***** Supplied records *****
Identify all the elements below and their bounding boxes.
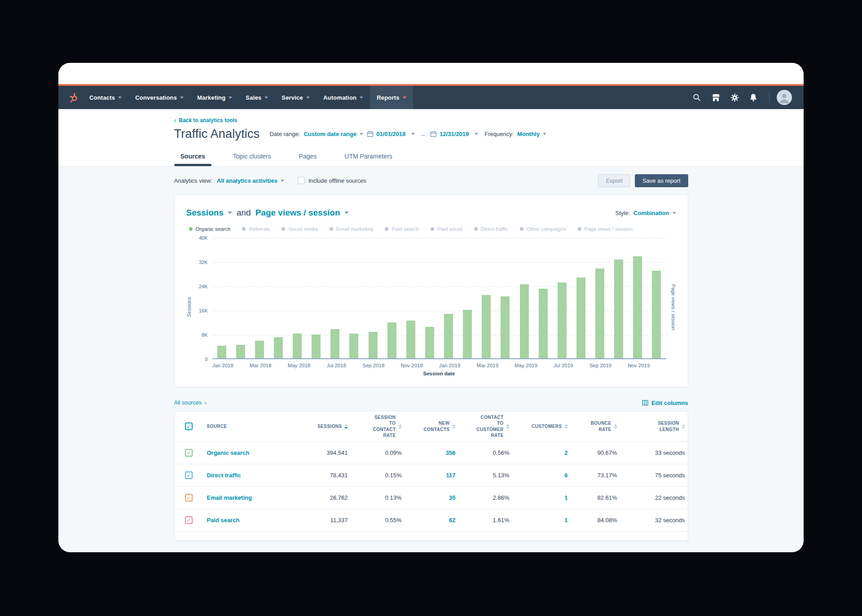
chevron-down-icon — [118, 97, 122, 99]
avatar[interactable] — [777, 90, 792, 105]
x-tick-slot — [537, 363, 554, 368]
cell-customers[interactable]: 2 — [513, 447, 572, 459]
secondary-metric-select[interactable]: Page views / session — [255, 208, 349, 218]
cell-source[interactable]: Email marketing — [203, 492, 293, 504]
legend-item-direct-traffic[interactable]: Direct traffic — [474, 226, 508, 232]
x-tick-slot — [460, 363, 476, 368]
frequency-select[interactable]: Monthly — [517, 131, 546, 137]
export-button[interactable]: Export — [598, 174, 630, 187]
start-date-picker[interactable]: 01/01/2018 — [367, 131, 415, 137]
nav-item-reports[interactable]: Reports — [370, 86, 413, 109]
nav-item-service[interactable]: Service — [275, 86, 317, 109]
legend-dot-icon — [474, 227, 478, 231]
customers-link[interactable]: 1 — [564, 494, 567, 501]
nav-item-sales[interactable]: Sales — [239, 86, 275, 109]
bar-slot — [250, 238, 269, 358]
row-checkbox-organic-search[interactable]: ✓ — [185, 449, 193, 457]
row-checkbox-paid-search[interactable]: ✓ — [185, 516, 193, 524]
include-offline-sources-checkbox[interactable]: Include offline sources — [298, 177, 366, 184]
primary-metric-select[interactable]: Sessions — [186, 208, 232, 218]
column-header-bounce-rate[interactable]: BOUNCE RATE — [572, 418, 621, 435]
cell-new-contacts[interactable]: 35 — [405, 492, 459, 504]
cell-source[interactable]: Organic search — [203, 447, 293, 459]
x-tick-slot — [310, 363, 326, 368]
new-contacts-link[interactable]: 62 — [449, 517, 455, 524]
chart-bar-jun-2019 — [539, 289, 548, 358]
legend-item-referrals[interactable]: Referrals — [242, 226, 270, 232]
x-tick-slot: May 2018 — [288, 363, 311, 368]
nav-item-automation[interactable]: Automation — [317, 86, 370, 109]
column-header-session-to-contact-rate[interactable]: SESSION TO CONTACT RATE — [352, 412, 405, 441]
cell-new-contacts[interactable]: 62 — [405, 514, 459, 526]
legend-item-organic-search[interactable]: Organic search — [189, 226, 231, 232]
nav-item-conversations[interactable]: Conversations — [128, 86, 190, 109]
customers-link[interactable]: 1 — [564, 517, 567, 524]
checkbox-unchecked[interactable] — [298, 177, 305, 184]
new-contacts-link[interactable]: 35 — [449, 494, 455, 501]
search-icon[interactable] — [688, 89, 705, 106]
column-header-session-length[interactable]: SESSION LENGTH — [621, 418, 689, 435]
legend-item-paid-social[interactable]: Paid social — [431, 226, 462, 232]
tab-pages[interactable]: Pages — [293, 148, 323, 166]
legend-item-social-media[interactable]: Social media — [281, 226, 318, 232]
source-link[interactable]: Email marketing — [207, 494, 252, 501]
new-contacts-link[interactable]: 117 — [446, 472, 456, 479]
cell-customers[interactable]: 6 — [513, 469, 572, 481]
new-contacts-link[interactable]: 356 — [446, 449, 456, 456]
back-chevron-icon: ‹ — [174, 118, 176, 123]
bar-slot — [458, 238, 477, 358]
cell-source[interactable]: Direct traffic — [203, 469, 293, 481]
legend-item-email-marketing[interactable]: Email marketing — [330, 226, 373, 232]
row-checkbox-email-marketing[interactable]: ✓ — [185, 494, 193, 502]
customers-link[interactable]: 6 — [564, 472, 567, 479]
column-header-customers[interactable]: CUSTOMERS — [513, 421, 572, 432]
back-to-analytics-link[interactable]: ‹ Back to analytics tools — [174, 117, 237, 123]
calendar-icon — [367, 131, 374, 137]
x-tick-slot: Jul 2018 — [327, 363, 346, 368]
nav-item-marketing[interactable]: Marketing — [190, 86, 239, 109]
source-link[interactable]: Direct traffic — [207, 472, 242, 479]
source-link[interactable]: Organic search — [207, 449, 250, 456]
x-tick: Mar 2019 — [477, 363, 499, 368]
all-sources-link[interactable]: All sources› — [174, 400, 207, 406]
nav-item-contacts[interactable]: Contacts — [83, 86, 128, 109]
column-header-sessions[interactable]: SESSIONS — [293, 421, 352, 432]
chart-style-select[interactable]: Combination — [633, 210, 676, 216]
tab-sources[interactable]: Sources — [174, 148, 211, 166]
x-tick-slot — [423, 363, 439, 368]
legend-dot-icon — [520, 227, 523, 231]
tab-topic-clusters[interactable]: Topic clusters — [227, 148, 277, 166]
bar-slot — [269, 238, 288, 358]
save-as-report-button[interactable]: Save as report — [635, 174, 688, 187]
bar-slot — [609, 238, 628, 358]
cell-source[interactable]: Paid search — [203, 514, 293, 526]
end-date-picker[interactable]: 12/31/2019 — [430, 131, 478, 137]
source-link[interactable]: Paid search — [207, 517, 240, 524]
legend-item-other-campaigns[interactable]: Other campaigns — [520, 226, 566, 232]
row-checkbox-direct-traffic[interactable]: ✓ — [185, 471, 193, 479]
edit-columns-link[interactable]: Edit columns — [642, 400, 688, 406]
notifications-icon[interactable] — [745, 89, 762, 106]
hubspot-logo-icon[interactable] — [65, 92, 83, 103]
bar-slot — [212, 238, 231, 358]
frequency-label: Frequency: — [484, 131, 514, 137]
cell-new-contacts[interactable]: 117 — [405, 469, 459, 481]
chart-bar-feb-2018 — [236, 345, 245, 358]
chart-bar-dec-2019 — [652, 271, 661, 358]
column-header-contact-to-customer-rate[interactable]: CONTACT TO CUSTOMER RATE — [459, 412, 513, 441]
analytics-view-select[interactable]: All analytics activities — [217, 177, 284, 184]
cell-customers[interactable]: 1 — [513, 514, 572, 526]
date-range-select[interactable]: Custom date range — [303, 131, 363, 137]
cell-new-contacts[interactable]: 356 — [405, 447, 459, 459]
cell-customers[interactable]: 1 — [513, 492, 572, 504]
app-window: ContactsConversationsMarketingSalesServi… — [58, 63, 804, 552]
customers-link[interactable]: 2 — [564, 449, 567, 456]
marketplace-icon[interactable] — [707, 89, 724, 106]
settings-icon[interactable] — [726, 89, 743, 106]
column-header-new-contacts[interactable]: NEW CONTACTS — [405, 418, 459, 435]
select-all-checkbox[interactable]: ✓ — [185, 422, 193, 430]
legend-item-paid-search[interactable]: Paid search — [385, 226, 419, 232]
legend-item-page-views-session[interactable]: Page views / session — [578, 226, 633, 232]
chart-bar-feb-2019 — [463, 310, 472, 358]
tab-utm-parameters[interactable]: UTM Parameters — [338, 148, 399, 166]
*****
[Exercise] Return all lines of the material above in which the word "views" occurs.

[Answer to this exercise]
secondary-metric-select[interactable]: Page views / session — [255, 208, 349, 218]
legend-item-page-views-session[interactable]: Page views / session — [578, 226, 633, 232]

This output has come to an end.